▸ How to complete this task: In the material below, please retype the lines from the very first through the one with "Ufficio (1046, 118)", exactly and without pictures.

▸ Supplied data:
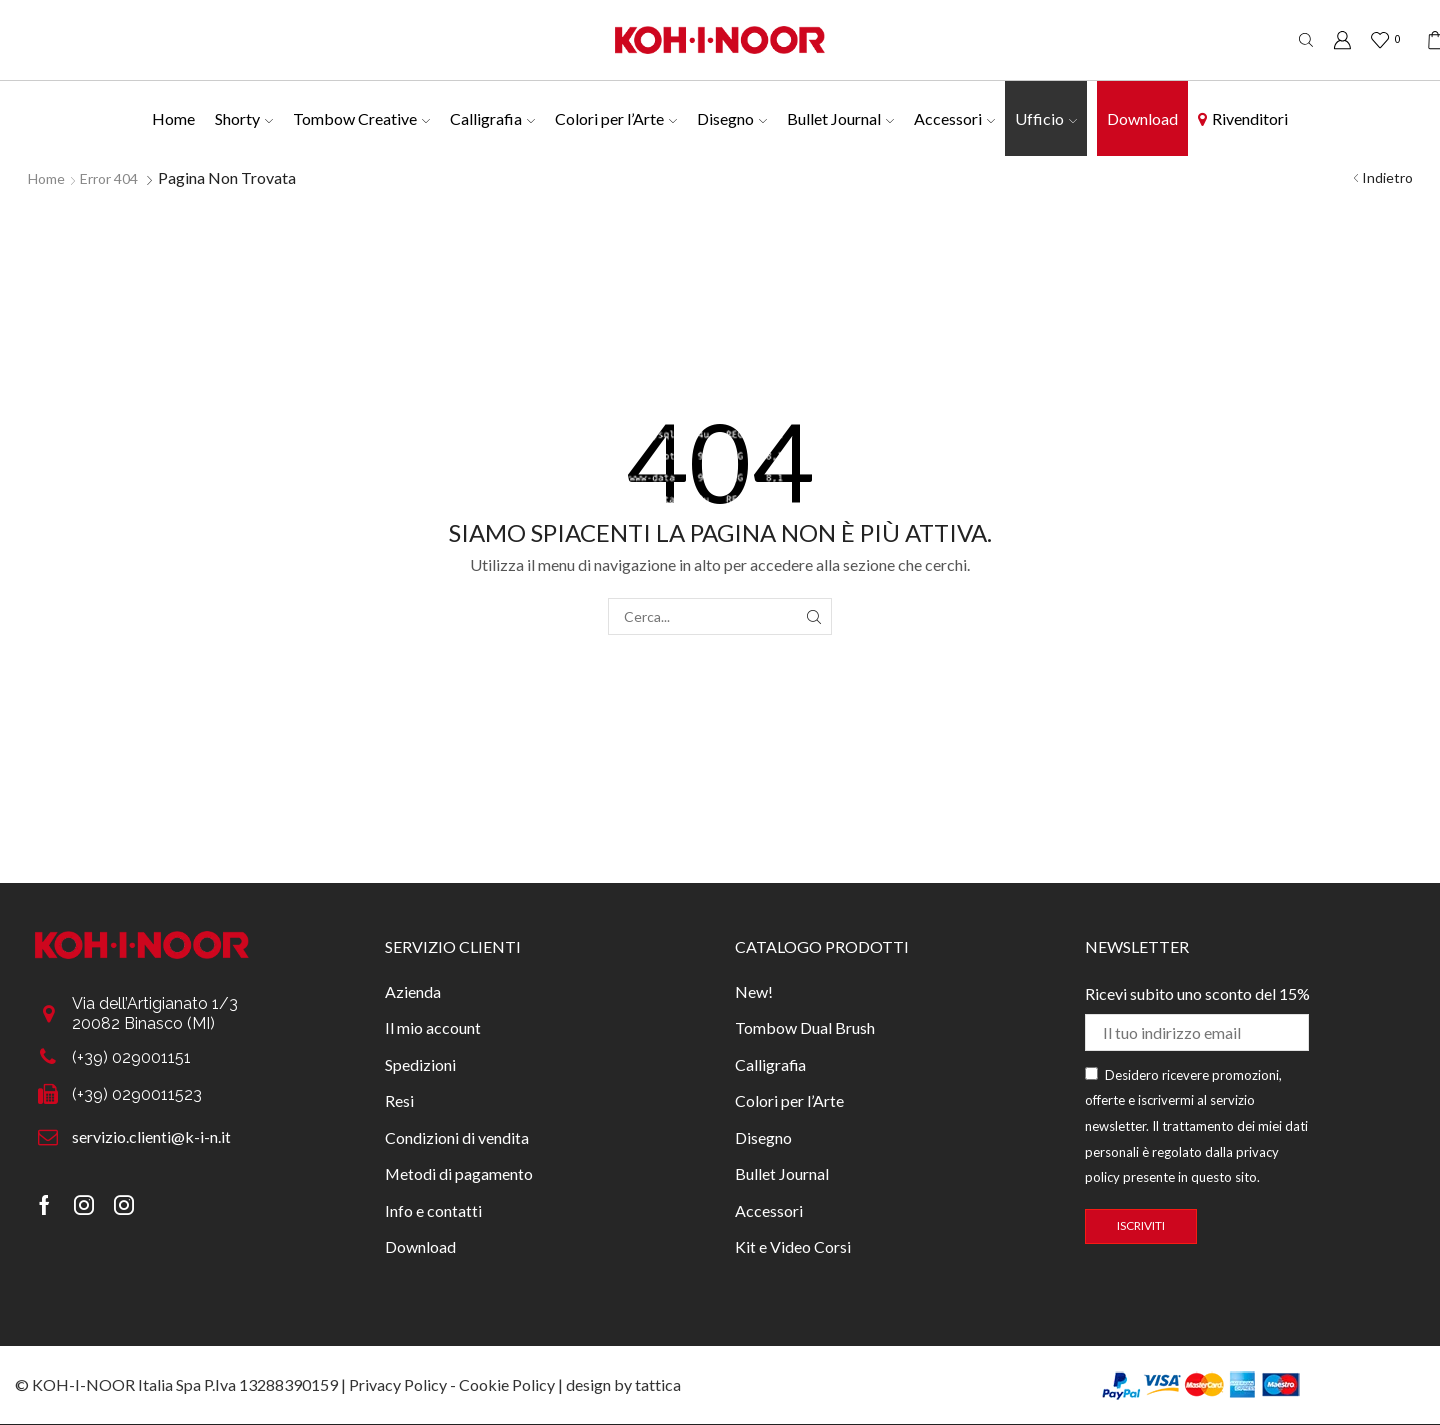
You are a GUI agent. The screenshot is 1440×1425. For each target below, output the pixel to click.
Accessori (954, 118)
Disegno (732, 118)
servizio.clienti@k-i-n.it (151, 1136)
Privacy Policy (398, 1384)
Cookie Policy (507, 1384)
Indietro (1387, 177)
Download (1142, 118)
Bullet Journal (840, 118)
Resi (399, 1100)
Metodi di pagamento (459, 1173)
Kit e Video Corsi (793, 1246)
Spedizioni (420, 1064)
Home (173, 118)
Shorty (244, 118)
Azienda (413, 991)
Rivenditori (1243, 118)
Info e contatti (433, 1210)
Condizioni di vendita (457, 1137)
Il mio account (433, 1027)
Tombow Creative (361, 118)
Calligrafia (492, 118)
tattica (658, 1384)
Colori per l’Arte (616, 118)
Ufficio (1046, 118)
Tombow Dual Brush (805, 1027)
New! (754, 991)
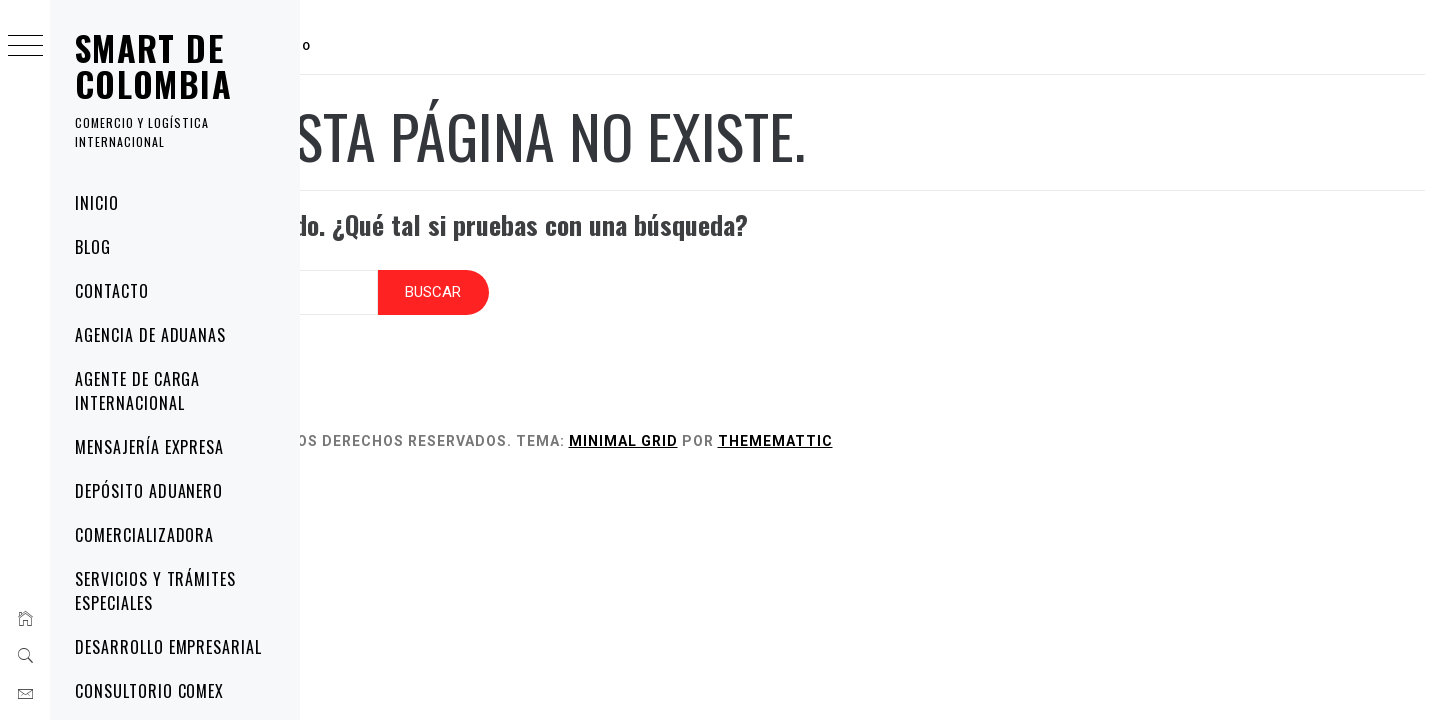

▸ Solution:
You are a GUI agent. The screenshot is 1440×1425. For each target below, output the pixel to click.
Accessori (954, 118)
Disegno (732, 118)
servizio.clienti@k-i-n.it (151, 1136)
Privacy Policy (398, 1384)
Cookie Policy (507, 1384)
Indietro (1387, 177)
Download (1142, 118)
Bullet Journal (840, 118)
Resi (399, 1100)
Metodi di pagamento (459, 1173)
Kit e Video Corsi (793, 1246)
Spedizioni (420, 1064)
Home (173, 118)
Shorty (244, 118)
Azienda (413, 991)
Rivenditori (1243, 118)
Info e contatti (433, 1210)
Condizioni di vendita (457, 1137)
Il mio account (433, 1027)
Tombow Creative (361, 118)
Calligrafia (492, 118)
tattica (658, 1384)
Colori per l’Arte (616, 118)
Ufficio (1046, 118)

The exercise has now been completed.